Вскоре после избрания я вошёл в Думу с предложением об изменении порядка рассмотрения жалоб, приносимых на действия и распоряжения городской управы. Раньше такие жалобы представлялись городскою управою при её докладах, всегда односторонне освещавших дело. Я рекомендовал избрание особой подготовительной комиссии, чтобы возложить на неё предварительное рассмотрение жалоб и представление их в Думу со своими заключениями. Причём жалобщику, извещавшемуся повесткой о времени рассмотрения жалобы в комиссии, предоставлялось право явиться в заседание комиссии и дать ей словесные объяснения по содержанию жалобы. Дума приняла целиком моё предложение.
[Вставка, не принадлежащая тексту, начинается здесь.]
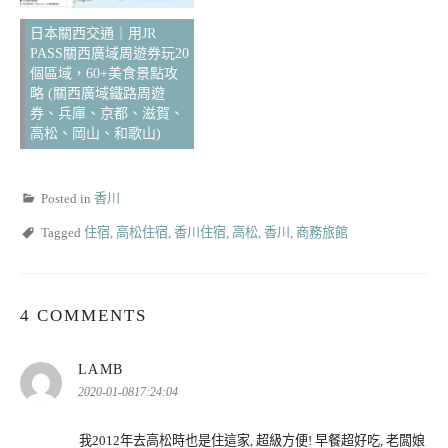
日本關西交通｜用JR
PASS關西廣域周遊券玩20
個區域，60+美食景點攻
略 (關西廣域鐵路周遊
券、兵庫、京都、滋賀、
高松、岡山、和歌山)
Posted in
香川
Tagged
住宿
,
高松住宿
,
香川住宿
,
高松
,
香川
,
商務旅館
4 COMMENTS
表
LAMB
示:
2020-01-0817:24:04
我2012年去高松時也是住這家, 超級方便! 早餐超好吃, 老闆娘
В январе 1914 г. истекало пятидесятилетие земских учреждений. По случаю юбилея во второй половине января были назначены торжества. 19 января в зале консерватории собиралось торжественное заседание земцев для принятия поздравлений, приветствий, депутаций и т.п. М. Ф. Волков обратился ко мне с просьбой написать поздравительный адрес от городского управления. Я составил его в следующей редакции (заимствую из местных газет, которые воспроизвели его):

“Полвека назад издано “Положение о земских учреждениях” — 1 января 1864 г. С той поры прошёл целый ряд поколений, которые восприняли эту реформу, проводя её в жизнь, и великое слово земского самоуправления претворилось в живое дело, составившее эру в жизни не только наших сёл и деревень, но всего нашего края. Дарованное в бозе почившим Царём-Освободителем Александром Вторым земство, облечённое и вооружённое доверием избравшего его местного населения, бодро выступило на путь культурной работы, поставившей своею целью благо, пользы народных масс и удовлетворение их насущных нужд. Оно давало и близкий к населению выборный мировой суд. С перереформированием земства в 1890 г. оно не изменило заветам земских работников первого призыва, оно отстояло знамя, на котором было написано: “свет и благо населения”, и мужественно пронесло его, продолжая работу своих предшественников. Да примет оно за это низкий, благодарный поклон от товарища и соседа по такой же работе в пределах городского поселения. Земство и бессословное реформированное городское управление — близкие друг к другу по духу и целям звенья одной и той же цепи великих реформ незабвенного Царя-Освободителя.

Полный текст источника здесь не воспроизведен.